• Work required: Please retype the line that contains "地，汇聚了一批高技术人才，是" and all lines that follow it to the end of the entries below, exactly as they stand, with nothing added.

• Data shown:
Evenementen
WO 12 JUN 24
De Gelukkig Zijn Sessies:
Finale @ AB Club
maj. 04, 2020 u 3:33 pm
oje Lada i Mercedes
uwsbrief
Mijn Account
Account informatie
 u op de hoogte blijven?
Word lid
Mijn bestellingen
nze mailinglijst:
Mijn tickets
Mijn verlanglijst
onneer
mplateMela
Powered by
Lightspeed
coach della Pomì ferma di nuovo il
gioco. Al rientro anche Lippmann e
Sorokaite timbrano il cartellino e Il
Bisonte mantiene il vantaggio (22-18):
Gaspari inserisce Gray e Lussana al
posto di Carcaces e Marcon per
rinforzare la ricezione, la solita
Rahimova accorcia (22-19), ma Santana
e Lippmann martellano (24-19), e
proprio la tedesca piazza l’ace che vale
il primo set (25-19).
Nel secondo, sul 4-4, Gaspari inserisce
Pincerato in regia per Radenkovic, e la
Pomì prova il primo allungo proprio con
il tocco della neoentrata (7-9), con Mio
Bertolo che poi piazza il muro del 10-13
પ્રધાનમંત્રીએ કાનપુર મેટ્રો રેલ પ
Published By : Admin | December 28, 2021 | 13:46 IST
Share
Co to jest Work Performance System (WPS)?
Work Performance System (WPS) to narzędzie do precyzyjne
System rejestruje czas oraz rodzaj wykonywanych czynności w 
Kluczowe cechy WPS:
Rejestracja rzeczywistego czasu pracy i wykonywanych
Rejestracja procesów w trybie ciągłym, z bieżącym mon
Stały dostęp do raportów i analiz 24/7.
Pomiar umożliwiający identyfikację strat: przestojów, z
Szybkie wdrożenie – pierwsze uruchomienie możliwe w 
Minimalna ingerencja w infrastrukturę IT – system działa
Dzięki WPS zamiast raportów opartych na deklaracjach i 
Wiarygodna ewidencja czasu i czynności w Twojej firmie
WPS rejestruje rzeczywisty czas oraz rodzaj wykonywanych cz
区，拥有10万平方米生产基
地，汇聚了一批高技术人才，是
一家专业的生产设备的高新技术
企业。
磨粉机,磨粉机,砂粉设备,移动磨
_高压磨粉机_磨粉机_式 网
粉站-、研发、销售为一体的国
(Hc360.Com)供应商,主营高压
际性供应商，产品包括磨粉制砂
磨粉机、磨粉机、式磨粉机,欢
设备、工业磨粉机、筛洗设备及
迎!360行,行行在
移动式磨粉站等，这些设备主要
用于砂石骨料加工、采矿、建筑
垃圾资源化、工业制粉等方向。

• Written answer:
地，汇聚了一批高技术人才，是
一家专业的生产设备的高新技术
企业。
磨粉机,磨粉机,砂粉设备,移动磨
_高压磨粉机_磨粉机_式 网
粉站-、研发、销售为一体的国
(Hc360.Com)供应商,主营高压
际性供应商，产品包括磨粉制砂
磨粉机、磨粉机、式磨粉机,欢
设备、工业磨粉机、筛洗设备及
迎!360行,行行在
移动式磨粉站等，这些设备主要
用于砂石骨料加工、采矿、建筑
垃圾资源化、工业制粉等方向。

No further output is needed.